WORK REQUEST: Below are the records; pull every line that includes "favorite".

------------------------------------

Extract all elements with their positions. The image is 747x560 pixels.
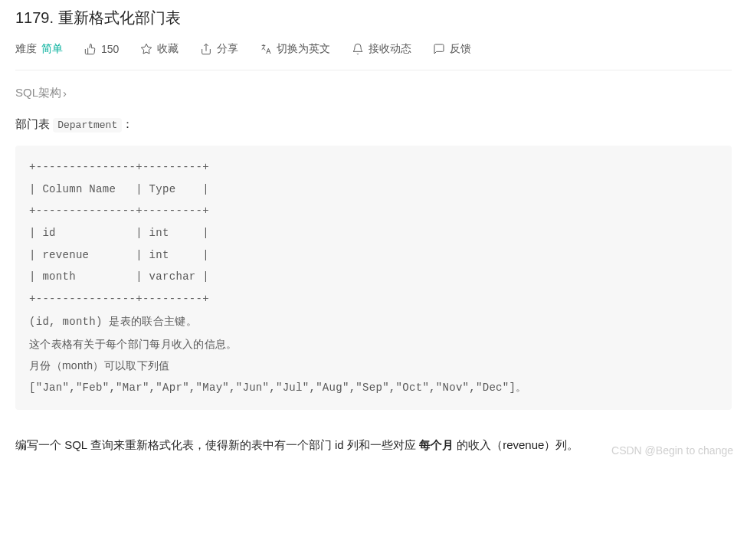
para-bold: 每个月 — [419, 438, 454, 451]
translate-button[interactable]: 切换为英文 — [260, 42, 330, 56]
schema-code-block: +---------------+---------+ | Column Nam… — [15, 146, 732, 410]
para-text: 的收入（revenue）列。 — [454, 438, 578, 451]
schema-months: ["Jan","Feb","Mar","Apr","May","Jun","Ju… — [29, 377, 718, 399]
sql-schema-link[interactable]: SQL架构 › — [15, 86, 67, 100]
subscribe-label: 接收动态 — [369, 42, 411, 56]
watermark: CSDN @Begin to change — [611, 444, 733, 457]
share-label: 分享 — [217, 42, 238, 56]
meta-bar: 难度 简单 150 收藏 分享 切换为英文 接收动态 反馈 — [15, 42, 732, 70]
schema-line: +---------------+---------+ — [29, 200, 718, 222]
subscribe-button[interactable]: 接收动态 — [352, 42, 411, 56]
desc-suffix: ： — [122, 117, 133, 130]
difficulty: 难度 简单 — [15, 42, 63, 56]
schema-line: +---------------+---------+ — [29, 156, 718, 178]
like-count: 150 — [101, 43, 119, 55]
schema-line: | Column Name | Type | — [29, 178, 718, 201]
schema-line: +---------------+---------+ — [29, 288, 718, 310]
chevron-right-icon: › — [63, 87, 67, 100]
schema-note: 这个表格有关于每个部门每月收入的信息。 — [29, 333, 718, 355]
like-button[interactable]: 150 — [84, 43, 119, 55]
share-icon — [200, 43, 212, 55]
para-text: 编写一个 SQL 查询来重新格式化表，使得新的表中有一个部门 id 列和一些对应 — [15, 438, 419, 451]
schema-note: (id, month) 是表的联合主键。 — [29, 310, 718, 333]
difficulty-label: 难度 — [15, 42, 37, 56]
translate-icon — [260, 43, 272, 55]
message-icon — [433, 43, 445, 55]
schema-link-label: SQL架构 — [15, 86, 61, 100]
thumbs-up-icon — [84, 43, 97, 55]
difficulty-value: 简单 — [41, 42, 63, 56]
schema-note: 月份（month）可以取下列值 — [29, 355, 718, 377]
schema-line: | id | int | — [29, 222, 718, 244]
schema-line: | month | varchar | — [29, 266, 718, 288]
schema-line: | revenue | int | — [29, 244, 718, 267]
favorite-button[interactable]: 收藏 — [140, 42, 179, 56]
star-icon — [140, 43, 152, 55]
favorite-label: 收藏 — [157, 42, 179, 56]
bell-icon — [352, 43, 364, 55]
desc-prefix: 部门表 — [15, 117, 53, 130]
table-description: 部门表 Department： — [15, 117, 732, 132]
problem-title: 1179. 重新格式化部门表 — [15, 8, 732, 28]
feedback-label: 反馈 — [450, 42, 471, 56]
feedback-button[interactable]: 反馈 — [433, 42, 471, 56]
share-button[interactable]: 分享 — [200, 42, 238, 56]
table-name-code: Department — [53, 118, 122, 133]
translate-label: 切换为英文 — [277, 42, 330, 56]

------------------------------------

RESPONSE TO THIS EXERCISE:
favorite-button[interactable]: 收藏 — [140, 42, 179, 56]
favorite-label: 收藏 — [157, 42, 179, 56]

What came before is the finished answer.